━━━ Input for this task ━━━

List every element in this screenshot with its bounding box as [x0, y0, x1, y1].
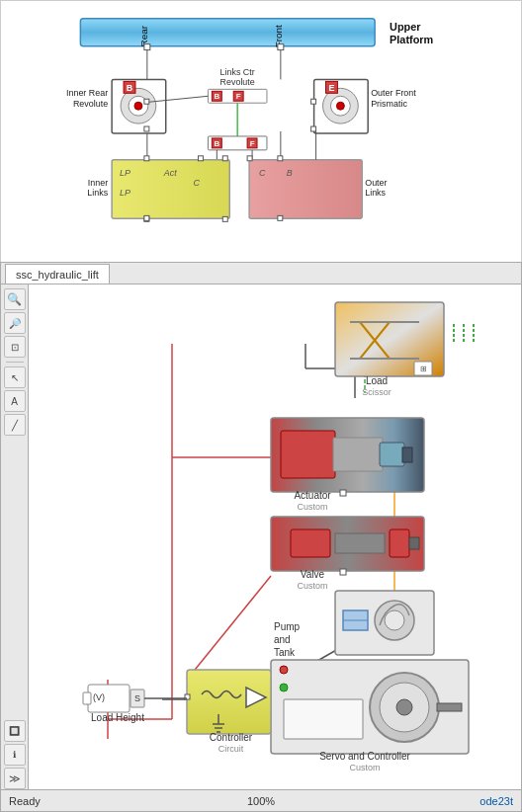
svg-rect-101: [380, 443, 404, 466]
explore-button[interactable]: 🔲: [4, 720, 26, 742]
svg-point-117: [380, 683, 429, 732]
svg-point-118: [396, 699, 412, 715]
tab-bar: ssc_hydraulic_lift: [1, 263, 521, 284]
svg-text:B: B: [214, 139, 219, 148]
load-height-label: Load Height: [83, 711, 152, 724]
svg-rect-69: [278, 215, 283, 220]
svg-rect-65: [222, 156, 227, 161]
svg-rect-38: [208, 136, 267, 150]
svg-point-20: [323, 88, 359, 123]
svg-rect-102: [402, 447, 412, 462]
svg-text:Upper: Upper: [390, 21, 421, 33]
svg-text:F: F: [236, 92, 241, 101]
svg-rect-0: [80, 19, 375, 46]
svg-line-92: [360, 322, 390, 359]
svg-rect-67: [278, 156, 283, 161]
svg-text:LP: LP: [120, 168, 130, 178]
svg-rect-123: [187, 670, 271, 734]
svg-rect-105: [291, 529, 330, 557]
svg-text:Prismatic: Prismatic: [371, 99, 407, 109]
line-button[interactable]: ╱: [4, 414, 26, 436]
svg-rect-28: [311, 126, 316, 131]
svg-point-111: [375, 601, 414, 640]
valve-label: Valve Custom: [273, 569, 352, 591]
svg-point-12: [134, 102, 142, 110]
status-solver: ode23t: [434, 795, 513, 807]
load-scissor-label: Load Scissor: [337, 375, 416, 397]
svg-text:Inner Rear: Inner Rear: [66, 88, 108, 98]
svg-text:Revolute: Revolute: [73, 99, 108, 109]
servo-controller-label: Servo and Controller Custom: [276, 751, 454, 772]
model-info-button[interactable]: ℹ: [4, 744, 26, 766]
svg-text:Act: Act: [163, 168, 177, 178]
svg-rect-17: [144, 99, 149, 104]
svg-rect-6: [278, 44, 284, 50]
svg-text:(V): (V): [93, 692, 105, 702]
svg-text:F: F: [250, 139, 255, 148]
svg-point-120: [280, 666, 288, 674]
svg-text:C: C: [194, 178, 201, 188]
tab-label: ssc_hydraulic_lift: [16, 269, 99, 281]
svg-rect-91: [335, 302, 444, 376]
svg-text:Outer Front: Outer Front: [371, 88, 416, 98]
svg-rect-45: [112, 160, 229, 219]
svg-rect-129: [88, 685, 130, 712]
svg-rect-98: [271, 418, 424, 492]
pump-tank-label: Pump and Tank: [274, 620, 333, 659]
svg-rect-119: [437, 703, 462, 711]
svg-text:S: S: [134, 693, 140, 703]
text-button[interactable]: A: [4, 390, 26, 412]
svg-rect-39: [212, 138, 221, 148]
zoom-in-button[interactable]: 🔍: [4, 288, 26, 310]
svg-text:B: B: [214, 92, 219, 101]
svg-rect-133: [83, 692, 91, 704]
svg-rect-13: [124, 81, 135, 93]
svg-rect-68: [144, 215, 149, 220]
svg-rect-110: [335, 591, 434, 655]
svg-point-21: [330, 96, 350, 116]
svg-rect-108: [409, 537, 419, 549]
svg-point-112: [385, 610, 404, 630]
svg-line-85: [187, 576, 271, 680]
svg-text:Outer: Outer: [365, 178, 387, 188]
svg-rect-30: [212, 91, 221, 101]
svg-point-121: [280, 684, 288, 691]
svg-text:⊞: ⊞: [420, 365, 427, 373]
svg-point-22: [336, 102, 344, 110]
svg-text:LP: LP: [120, 188, 130, 198]
fit-view-button[interactable]: ⊡: [4, 336, 26, 358]
status-bar: Ready 100% ode23t: [1, 789, 521, 811]
svg-point-10: [121, 88, 156, 123]
tab-ssc-hydraulic-lift[interactable]: ssc_hydraulic_lift: [5, 264, 110, 284]
svg-line-37: [149, 96, 209, 102]
svg-rect-41: [247, 138, 257, 148]
svg-text:Platform: Platform: [390, 34, 434, 45]
svg-rect-27: [311, 99, 316, 104]
actuator-label: Actuator Custom: [273, 490, 352, 512]
svg-rect-23: [326, 81, 338, 93]
svg-rect-100: [333, 438, 383, 471]
svg-rect-58: [222, 216, 227, 221]
left-toolbar: 🔍 🔎 ⊡ ↖ A ╱ 🔲 ℹ ≫: [1, 284, 29, 789]
status-zoom: 100%: [88, 795, 434, 807]
toolbar-separator: [6, 362, 24, 363]
svg-text:Rear: Rear: [138, 25, 149, 46]
svg-text:B: B: [287, 168, 293, 178]
svg-rect-52: [249, 160, 362, 219]
svg-line-93: [360, 322, 390, 359]
controller-label: Controller Circuit: [189, 732, 273, 754]
select-button[interactable]: ↖: [4, 366, 26, 388]
svg-rect-96: [414, 362, 432, 375]
svg-point-116: [370, 673, 439, 742]
svg-text:C: C: [259, 168, 266, 178]
svg-text:E: E: [328, 83, 334, 93]
svg-rect-104: [271, 517, 424, 571]
svg-text:Links: Links: [365, 188, 386, 198]
zoom-out-button[interactable]: 🔎: [4, 312, 26, 334]
svg-text:B: B: [127, 83, 133, 93]
svg-text:Links Ctr: Links Ctr: [220, 67, 255, 77]
svg-text:Links: Links: [87, 188, 108, 198]
svg-text:Revolute: Revolute: [220, 77, 255, 87]
svg-rect-32: [233, 91, 243, 101]
expand-button[interactable]: ≫: [4, 768, 26, 789]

━━━

▶ Work to complete
Copy every line of the listing containing the string "Links".

▶ Output below
svg-text:Links: Links: [365, 188, 386, 198]
svg-text:Links Ctr: Links Ctr: [220, 67, 255, 77]
svg-text:Links: Links: [87, 188, 108, 198]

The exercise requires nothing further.